E invece, vedere finalmente sul grande schermo un film nel quale hai lavorato, che emozioni ti provoca? 

È un casino… Una regista famosa diceva sempre che ogni volta che vedi il tuo film scopri nuovi errori, nuove cose che vorresti cambiare, senti ridere quando non era previsto o la gente muta su una battuta che per te era spassosissima… ti esponi molto in quel momento e dunque, è molto emozionante.

A prescindere dal cinema, la tua relazione con Bolzano?

Sono venuto perche mi piaceva. Ero stato qui da bambino e mi affascinava questo mix di mondi. Poi è diventata, anche professionalmente, la realtà giusta per me. Da giovane ho pensato che fosse un po’ strettina, ma effettivamente in quegli anni c’era solo un bar aperto dopo le 10 di sera… nel tempo è tutto cambiato. E da quando ho bambini ho trovato che questo è il posto migliore per la vita famigliare. Hai un’offerta incredibile sia culturale che sportiva. Certo quando viaggio mi rendo conto che ci sono nel mondo tante cose diverse, uno si abitua a quel che c’è, ma comunque mi piace vivere qui. Un aspetto molto positivo è poter vivere in 2 mondi, il mio universo si è allargato: posso vedere film in italiano e tedesco, leggere giornali in italiano e tedesco…

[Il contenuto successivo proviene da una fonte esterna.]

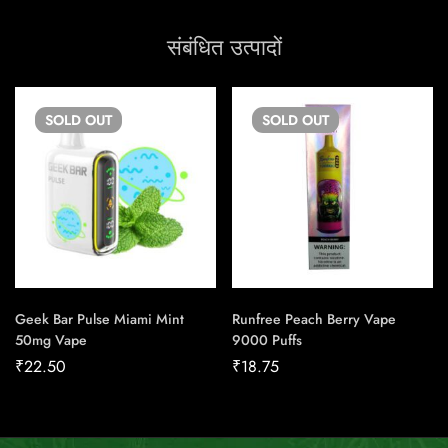
संबंधित उत्पादों
SOLD
OUT
SOLD
OUT
Geek Bar Pulse Miami Mint
Runfree Peach Berry Vape
50mg Vape
9000 Puffs
₹
22.50
₹
18.75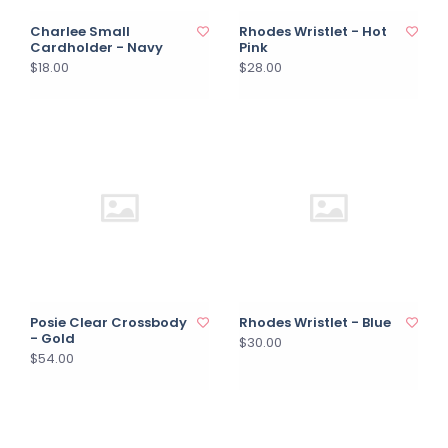
Charlee Small
Rhodes Wristlet - Hot
Cardholder - Navy
Pink
$18.00
$28.00
Posie Clear Crossbody
Rhodes Wristlet - Blue
- Gold
$30.00
$54.00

Qualche difficoltà ci sarà stata…

Non parlo tirolese, questo è il mio grande limite. Per i tirolesi sono sempre “straniero”. Alla prima parola, capiscono che non sono autoctono e mi rispondono in “Hochdeutsch”. Per tanto tempo avevo solo amici italiani, perché li era chiaro: parliamo lingue diverse, abbiamo culture diverse. Invece coi tirolesi pensi di essere vicino, ma in realtà non è così. La base linguistica è uguale ma tutto ciò che c’è dietro, fino al cibo, è davvero differente.